By executing a scenario discovery analysis, we are planning to find uncertain futures where the resulting values are undesirable, given that no policy is implemented yet. 

To find scenarios in which these outcomes perform poorly, the Patient Rule Induction Method (PRIM) is used, which is incorporated in the EMA workbench. Originally designed by Friedman & Fisher (1999), PRIM is a technique that iteratively narrows down the uncertainty space until boxes are found that form a good trade-off between coverage (what fraction of the total outcomes of interest are in the box) and density (what fraction of all cases in the box are actually of interest).

**Undesirability** - to be updated

Undesirability is in this case defined as being in the 66.6th percentile of outcomes, meaning that scenarios in which deaths, damage and variance of damage between locations are all in the upper 33.3% of their range are sought.  

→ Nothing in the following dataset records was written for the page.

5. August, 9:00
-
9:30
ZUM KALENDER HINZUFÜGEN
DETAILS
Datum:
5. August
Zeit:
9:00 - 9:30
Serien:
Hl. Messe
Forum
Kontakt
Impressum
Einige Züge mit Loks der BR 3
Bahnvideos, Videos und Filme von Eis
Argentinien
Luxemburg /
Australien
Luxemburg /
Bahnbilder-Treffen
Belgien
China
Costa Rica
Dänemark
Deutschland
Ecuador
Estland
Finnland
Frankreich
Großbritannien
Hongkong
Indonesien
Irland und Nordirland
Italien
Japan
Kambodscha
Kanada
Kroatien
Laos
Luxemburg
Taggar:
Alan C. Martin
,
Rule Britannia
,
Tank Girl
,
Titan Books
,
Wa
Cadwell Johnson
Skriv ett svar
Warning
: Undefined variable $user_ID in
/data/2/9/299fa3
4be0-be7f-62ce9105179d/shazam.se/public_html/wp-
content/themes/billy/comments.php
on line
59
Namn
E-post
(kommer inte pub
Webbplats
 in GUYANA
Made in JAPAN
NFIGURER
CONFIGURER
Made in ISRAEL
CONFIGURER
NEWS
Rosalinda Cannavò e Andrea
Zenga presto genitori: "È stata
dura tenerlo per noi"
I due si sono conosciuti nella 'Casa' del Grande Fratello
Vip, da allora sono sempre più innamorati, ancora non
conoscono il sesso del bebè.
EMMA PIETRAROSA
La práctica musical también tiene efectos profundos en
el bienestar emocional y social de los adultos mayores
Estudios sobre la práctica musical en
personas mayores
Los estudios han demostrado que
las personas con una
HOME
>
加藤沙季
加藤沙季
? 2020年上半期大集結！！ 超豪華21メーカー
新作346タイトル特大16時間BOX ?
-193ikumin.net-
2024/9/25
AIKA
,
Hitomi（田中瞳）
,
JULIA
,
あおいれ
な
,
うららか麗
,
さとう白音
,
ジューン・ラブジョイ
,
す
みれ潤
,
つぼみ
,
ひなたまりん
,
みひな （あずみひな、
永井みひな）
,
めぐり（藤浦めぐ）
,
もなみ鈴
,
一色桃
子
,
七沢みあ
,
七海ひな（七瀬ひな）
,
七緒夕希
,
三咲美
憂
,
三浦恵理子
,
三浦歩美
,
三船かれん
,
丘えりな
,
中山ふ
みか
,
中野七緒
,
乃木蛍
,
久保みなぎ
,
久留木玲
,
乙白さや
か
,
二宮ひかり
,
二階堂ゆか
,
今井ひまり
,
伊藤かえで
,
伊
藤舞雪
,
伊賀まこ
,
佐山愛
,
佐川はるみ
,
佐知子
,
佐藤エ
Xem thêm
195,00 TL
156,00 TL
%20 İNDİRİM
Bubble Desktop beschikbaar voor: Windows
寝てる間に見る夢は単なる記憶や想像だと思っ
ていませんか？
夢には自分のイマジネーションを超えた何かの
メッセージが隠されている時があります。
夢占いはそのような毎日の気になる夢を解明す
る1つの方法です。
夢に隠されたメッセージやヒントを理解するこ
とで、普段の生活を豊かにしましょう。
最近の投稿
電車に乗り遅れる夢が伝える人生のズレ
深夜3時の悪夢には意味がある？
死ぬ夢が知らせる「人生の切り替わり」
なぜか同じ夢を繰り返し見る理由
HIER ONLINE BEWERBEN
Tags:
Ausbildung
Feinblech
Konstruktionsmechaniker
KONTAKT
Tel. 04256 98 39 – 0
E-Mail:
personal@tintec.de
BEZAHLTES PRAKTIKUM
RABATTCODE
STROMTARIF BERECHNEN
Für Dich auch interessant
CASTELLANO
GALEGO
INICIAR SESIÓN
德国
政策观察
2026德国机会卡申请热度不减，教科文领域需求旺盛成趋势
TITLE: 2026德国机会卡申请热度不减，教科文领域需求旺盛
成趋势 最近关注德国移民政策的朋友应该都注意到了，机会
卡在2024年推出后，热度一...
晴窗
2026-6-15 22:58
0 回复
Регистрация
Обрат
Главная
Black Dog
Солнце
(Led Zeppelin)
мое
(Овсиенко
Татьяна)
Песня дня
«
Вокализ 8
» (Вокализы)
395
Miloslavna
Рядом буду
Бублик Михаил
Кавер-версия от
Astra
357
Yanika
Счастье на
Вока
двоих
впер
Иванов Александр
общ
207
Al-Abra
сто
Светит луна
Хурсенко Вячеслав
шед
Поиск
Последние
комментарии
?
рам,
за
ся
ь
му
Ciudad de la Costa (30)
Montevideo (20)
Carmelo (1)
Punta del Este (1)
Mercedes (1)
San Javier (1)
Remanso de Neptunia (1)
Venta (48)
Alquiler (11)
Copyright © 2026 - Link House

**Results** - to be uodated with our results

From the PRIM follows that 879 scenarios are of interest within the scenario space of 5000 (=17.5%). These 879 scenarios can be mainly credited to four uncertainties. The uncertainty ranges that creates the worst scenarios are the following:

- A.1_pfail between 0 and 0.34
- A.2_pfail between 0 and 0.96
- A.3_pfail between 0 and 0.91
- A.1_Bmax between 0 and 190

In [None]:
from ema_workbench.analysis import prim

# Select the uncertainty values
cleaned_experiments = combined.iloc[:,:19]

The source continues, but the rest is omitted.